The effects of acute administration of lauric acid ( LA ), the most abundant medium‐chain fatty acid of coconut oil, on blood pressure, heart rate and oxidative stress were investigated in spontaneously hypertensive rats ( SHR ). Intravenous doses of LA reduced blood pressure in a dose‐dependent fashion (1, 3, 4, 8 and 10 mg/kg) in both SHR and Wistar Kyoto rats. LA (10 −8 to 3 × 10 −3 M) induced vasorelaxation in isolated superior mesenteric artery rings of SHR in the presence (n = 7) or absence (n = 8) of functional endothelium [maximum effect ( ME ) = 104 ± 3 versus 103 ± 4%]. After exposure to KC l (60 mM ), LA also induced concentration‐dependent vasorelaxation (n = 7) compared to that under Phe‐induced contraction ( ME = 113.5 + 5.1 versus 104.5 + 4.0%). Furthermore, LA ‐induced vasorelaxation in vessels contracted with S(−)‐BayK8644 (200 nM ), a L‐type Ca 2+ channel agonist ( ME = 91.4 + 4.3 versus 104.5 + 4.0%, n = 7).
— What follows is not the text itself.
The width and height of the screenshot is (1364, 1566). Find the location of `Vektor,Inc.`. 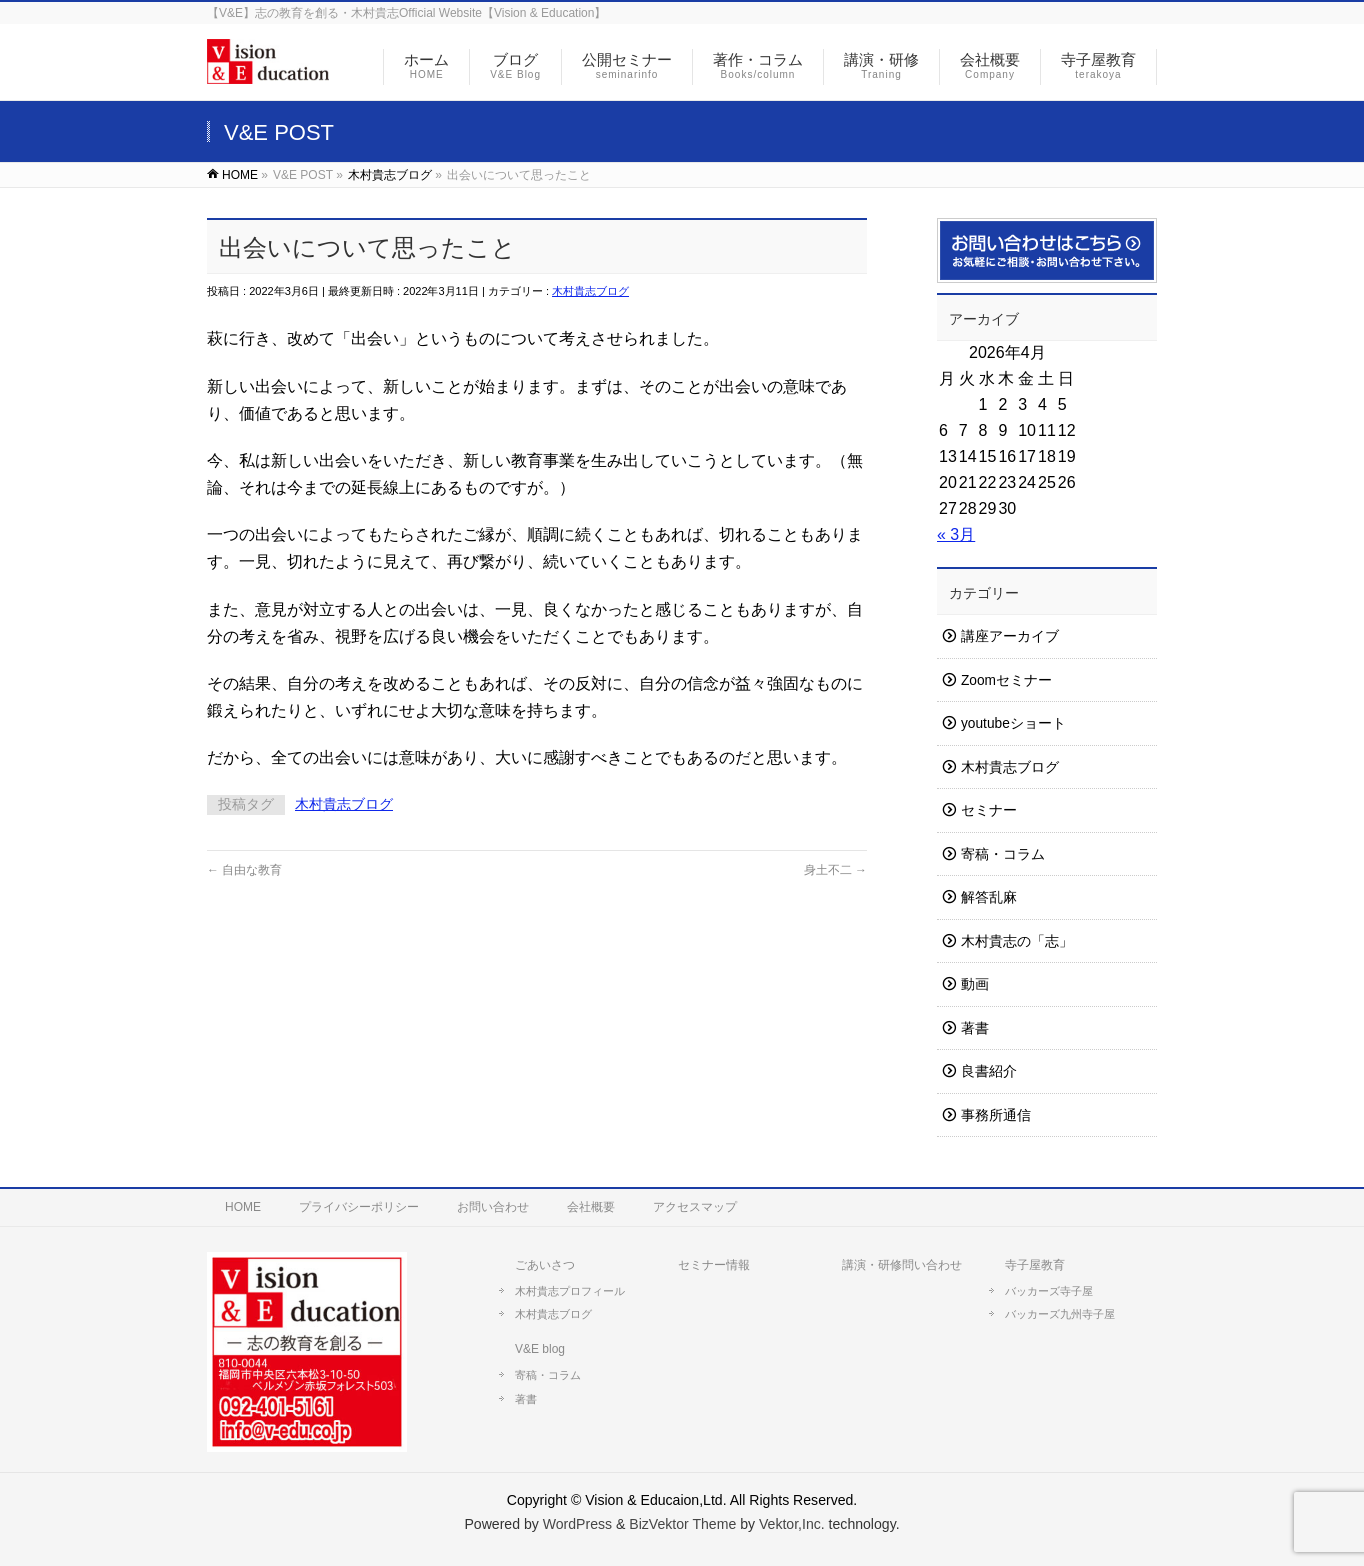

Lastly, LA (10 −3 M) reduced NADPH ‐dependent superoxide accumulation in the heart (18 ± 1 versus 25 ± 1 MLU /min/μg protein, n = 4, p < 0.05) and kidney (82 ± 3 versus 99 ± 4 MLU /min/μg protein, n = 4, p < 0.05). Our data show that LA reduces blood pressure in normotensive and hypertensive rats. In SHR , this effect might involve Ca +2 channels in the resistance vessels and by its capability of reducing oxidative stress in heart and kidneys.